(Aim of the exercise): The required lines are those that contain "Environments"; pull them out of the data and copy them.

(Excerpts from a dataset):
---
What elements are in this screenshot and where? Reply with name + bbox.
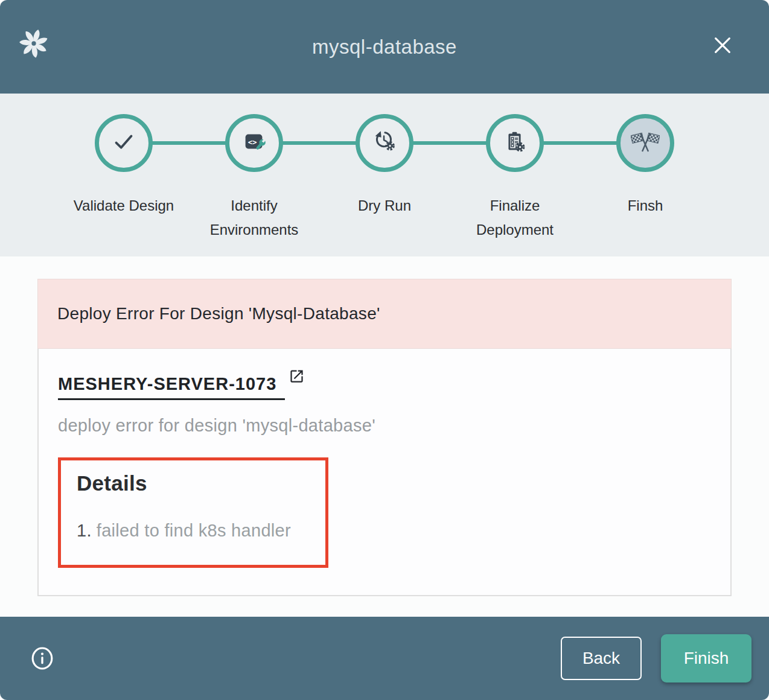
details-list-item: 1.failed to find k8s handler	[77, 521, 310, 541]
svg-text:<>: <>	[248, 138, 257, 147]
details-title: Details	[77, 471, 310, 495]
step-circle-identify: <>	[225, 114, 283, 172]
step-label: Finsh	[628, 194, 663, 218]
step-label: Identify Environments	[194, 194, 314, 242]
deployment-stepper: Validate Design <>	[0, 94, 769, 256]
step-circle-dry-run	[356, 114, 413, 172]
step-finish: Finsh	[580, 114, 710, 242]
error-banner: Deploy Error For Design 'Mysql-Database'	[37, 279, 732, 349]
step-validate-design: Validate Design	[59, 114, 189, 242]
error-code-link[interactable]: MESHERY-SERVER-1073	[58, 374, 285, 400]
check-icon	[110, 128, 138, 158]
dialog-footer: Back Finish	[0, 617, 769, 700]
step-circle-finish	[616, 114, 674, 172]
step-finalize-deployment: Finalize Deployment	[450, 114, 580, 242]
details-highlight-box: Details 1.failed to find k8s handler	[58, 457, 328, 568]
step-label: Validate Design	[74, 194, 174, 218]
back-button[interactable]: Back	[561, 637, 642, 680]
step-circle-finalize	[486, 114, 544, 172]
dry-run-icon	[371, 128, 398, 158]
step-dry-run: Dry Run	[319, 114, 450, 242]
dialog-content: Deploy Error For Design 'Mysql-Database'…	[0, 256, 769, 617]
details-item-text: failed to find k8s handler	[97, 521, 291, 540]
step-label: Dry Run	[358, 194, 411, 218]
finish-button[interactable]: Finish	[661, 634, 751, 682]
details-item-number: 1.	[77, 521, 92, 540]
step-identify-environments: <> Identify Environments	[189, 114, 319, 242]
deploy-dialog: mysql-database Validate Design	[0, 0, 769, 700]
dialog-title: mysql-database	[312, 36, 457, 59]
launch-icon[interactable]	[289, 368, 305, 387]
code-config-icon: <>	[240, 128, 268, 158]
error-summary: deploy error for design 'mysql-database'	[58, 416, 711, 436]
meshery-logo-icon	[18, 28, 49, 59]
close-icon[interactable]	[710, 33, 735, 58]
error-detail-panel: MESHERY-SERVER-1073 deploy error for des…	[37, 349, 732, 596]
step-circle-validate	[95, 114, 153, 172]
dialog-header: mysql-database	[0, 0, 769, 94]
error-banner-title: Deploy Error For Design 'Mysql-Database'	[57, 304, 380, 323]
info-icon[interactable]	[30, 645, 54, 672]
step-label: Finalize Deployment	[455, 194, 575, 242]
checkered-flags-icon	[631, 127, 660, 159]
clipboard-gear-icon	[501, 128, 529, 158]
---
(Exercise response):
step-label: Identify Environments	[194, 194, 314, 242]
step-identify-environments: <> Identify Environments	[189, 114, 319, 242]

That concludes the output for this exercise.